The friend who’s requested the pleasure of your company is probably a bit posh, has exceptionally good taste, and she’s invited you down to Penzance to not only admire the 18th-century Grade II-listed house that she spent two years (and goodness knows how much cash) painstakingly renovating, but also to enjoy her fabulous culinary skills and to meet up to five other couples who are staying there. Now call the house Chapel House PZ and the friend Susan Stuart, and you have a real-life scenario.

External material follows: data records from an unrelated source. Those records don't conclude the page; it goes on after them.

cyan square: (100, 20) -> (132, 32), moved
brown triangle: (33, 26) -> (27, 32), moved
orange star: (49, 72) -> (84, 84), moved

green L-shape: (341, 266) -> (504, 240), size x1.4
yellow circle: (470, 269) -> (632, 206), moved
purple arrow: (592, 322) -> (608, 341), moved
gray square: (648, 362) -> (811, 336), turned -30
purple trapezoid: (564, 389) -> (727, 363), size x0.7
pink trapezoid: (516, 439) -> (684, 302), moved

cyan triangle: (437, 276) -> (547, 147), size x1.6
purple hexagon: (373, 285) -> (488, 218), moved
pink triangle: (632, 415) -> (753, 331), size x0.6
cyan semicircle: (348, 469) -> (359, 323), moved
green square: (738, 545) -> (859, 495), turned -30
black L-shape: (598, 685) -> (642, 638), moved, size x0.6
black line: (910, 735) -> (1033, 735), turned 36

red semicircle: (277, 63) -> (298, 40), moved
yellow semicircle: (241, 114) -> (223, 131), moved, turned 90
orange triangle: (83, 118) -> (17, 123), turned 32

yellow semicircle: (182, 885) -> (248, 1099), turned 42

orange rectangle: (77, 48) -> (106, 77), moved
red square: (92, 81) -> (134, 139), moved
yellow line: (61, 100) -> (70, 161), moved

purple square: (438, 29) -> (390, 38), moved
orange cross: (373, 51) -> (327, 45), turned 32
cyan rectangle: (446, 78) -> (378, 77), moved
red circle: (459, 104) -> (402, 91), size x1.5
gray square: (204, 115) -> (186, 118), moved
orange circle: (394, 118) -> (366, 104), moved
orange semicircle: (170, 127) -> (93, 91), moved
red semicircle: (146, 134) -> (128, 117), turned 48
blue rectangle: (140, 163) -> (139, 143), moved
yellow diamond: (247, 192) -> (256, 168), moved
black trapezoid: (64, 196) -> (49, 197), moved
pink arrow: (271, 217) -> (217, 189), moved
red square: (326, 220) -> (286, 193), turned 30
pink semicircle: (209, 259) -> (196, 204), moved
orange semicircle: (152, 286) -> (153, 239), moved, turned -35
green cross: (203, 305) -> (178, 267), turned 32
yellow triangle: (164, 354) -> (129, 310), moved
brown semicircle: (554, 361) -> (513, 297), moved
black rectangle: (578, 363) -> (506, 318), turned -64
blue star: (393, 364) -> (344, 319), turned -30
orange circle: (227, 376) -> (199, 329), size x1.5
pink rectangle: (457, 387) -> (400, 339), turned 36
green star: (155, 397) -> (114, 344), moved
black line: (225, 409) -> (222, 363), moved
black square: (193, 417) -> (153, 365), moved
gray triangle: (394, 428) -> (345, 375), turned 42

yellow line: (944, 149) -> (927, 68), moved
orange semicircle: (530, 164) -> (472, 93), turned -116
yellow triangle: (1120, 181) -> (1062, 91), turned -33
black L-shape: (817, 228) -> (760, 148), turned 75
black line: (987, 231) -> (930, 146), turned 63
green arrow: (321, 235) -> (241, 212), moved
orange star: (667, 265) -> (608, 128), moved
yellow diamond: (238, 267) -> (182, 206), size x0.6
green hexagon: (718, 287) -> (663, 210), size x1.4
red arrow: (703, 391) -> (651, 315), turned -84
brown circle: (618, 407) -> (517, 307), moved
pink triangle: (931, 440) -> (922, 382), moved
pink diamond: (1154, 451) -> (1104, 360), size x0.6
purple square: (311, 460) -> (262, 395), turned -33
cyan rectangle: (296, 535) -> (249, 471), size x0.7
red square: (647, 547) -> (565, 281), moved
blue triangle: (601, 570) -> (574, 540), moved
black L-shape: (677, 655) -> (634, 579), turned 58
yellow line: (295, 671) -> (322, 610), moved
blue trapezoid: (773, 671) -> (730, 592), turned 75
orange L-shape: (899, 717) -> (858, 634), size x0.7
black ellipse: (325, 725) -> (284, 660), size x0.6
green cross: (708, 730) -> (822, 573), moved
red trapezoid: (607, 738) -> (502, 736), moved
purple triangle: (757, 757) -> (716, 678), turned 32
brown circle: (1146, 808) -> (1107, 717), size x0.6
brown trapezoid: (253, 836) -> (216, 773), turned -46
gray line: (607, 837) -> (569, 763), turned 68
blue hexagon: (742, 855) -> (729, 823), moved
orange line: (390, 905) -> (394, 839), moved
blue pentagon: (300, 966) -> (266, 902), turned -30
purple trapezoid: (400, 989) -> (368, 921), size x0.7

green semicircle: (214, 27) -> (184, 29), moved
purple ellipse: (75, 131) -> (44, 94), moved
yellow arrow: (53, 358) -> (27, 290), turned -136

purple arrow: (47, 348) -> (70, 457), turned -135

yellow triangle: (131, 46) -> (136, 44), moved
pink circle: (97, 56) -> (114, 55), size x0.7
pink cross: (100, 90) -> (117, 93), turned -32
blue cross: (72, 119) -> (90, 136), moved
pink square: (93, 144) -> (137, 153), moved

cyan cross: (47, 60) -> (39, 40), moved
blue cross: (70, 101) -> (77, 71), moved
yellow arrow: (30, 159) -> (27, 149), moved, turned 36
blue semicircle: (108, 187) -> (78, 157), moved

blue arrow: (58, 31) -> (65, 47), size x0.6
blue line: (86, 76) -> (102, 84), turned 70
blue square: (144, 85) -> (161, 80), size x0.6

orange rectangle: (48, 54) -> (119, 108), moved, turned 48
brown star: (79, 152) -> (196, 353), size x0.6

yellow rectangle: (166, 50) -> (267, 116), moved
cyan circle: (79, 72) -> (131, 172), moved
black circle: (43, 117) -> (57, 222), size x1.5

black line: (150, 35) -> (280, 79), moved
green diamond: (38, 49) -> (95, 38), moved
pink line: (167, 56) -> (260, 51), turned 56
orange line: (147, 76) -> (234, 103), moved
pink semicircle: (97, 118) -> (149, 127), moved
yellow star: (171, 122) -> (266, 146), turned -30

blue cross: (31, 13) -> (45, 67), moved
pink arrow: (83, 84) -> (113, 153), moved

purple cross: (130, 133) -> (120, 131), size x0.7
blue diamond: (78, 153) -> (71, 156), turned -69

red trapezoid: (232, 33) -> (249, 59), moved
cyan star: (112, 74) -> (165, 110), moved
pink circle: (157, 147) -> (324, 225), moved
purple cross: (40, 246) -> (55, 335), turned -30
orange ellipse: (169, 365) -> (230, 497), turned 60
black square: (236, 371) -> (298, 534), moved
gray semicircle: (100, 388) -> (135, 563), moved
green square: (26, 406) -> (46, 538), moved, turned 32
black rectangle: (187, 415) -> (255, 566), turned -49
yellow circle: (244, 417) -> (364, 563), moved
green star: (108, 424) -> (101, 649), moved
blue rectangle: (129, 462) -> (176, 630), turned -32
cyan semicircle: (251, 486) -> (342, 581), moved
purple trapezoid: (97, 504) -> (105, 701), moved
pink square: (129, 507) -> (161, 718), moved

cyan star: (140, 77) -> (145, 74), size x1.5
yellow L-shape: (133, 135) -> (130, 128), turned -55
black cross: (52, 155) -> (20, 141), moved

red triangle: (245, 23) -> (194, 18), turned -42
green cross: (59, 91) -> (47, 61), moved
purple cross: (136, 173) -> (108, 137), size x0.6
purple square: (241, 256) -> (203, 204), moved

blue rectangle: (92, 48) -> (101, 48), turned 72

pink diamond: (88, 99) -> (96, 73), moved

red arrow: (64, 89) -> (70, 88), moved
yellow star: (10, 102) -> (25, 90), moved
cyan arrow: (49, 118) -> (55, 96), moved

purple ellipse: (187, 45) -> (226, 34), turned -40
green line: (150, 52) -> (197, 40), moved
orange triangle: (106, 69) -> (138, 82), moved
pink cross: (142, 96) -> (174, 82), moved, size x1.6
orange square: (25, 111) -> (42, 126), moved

What’s that – you don’t know anyone called Susan Stuart? Book a stay at Chapel House and you soon will, for Susan is its impeccable hostess – the kind who greets us at the door on arrival, double-checks our dietary requirements for dinner and, although she’s on her way out (to cherry-pick from the local fishermen’s catch), shows us all over the house and to our room, ensuring that we know how to work the light switches, the enormous bath and separate shower (two settings: rainfall or waterfall), plus the iPad (pre-loaded with properly local insider tips about the area and things to do) that we may use for the duration of our stay in her home.
And what a home! An imposingly solid, red-brick Georgian property with four floors and six spacious guest rooms, it has style written all over it. Its light, lofty rooms are bright and inviting, with corners to cosy up in and admire the stunning sea - and church - views (it’s conveniently smack in the middle of Penzance). One of the gorgeous top-floor rooms has a retractable roof that slides open above a made-for-sharing bath with rooftop and church-tower views, but each room has its own delights and it’s hard to choose a favourite. I have to pause every time I reach the landing to gaze out of the arched window to the sea beyond.
The shades of the ocean are brought inside the hotel – whites, greens, greys and blues – and there’s midcentury furniture in many of the rooms, plus a range of rotating (and rather good) contemporary artworks by students at Newlyn School of Art up the road, continuing a strong connection with all things aesthetic in the building, which was home to the Penzance Arts Club for 18 years up to 2011. It was built in 1790 and lived in by Admiral Samuel Hood Linzee, whose ship is celebrated in Turner’s famous paintingThe Fighting Temeraire.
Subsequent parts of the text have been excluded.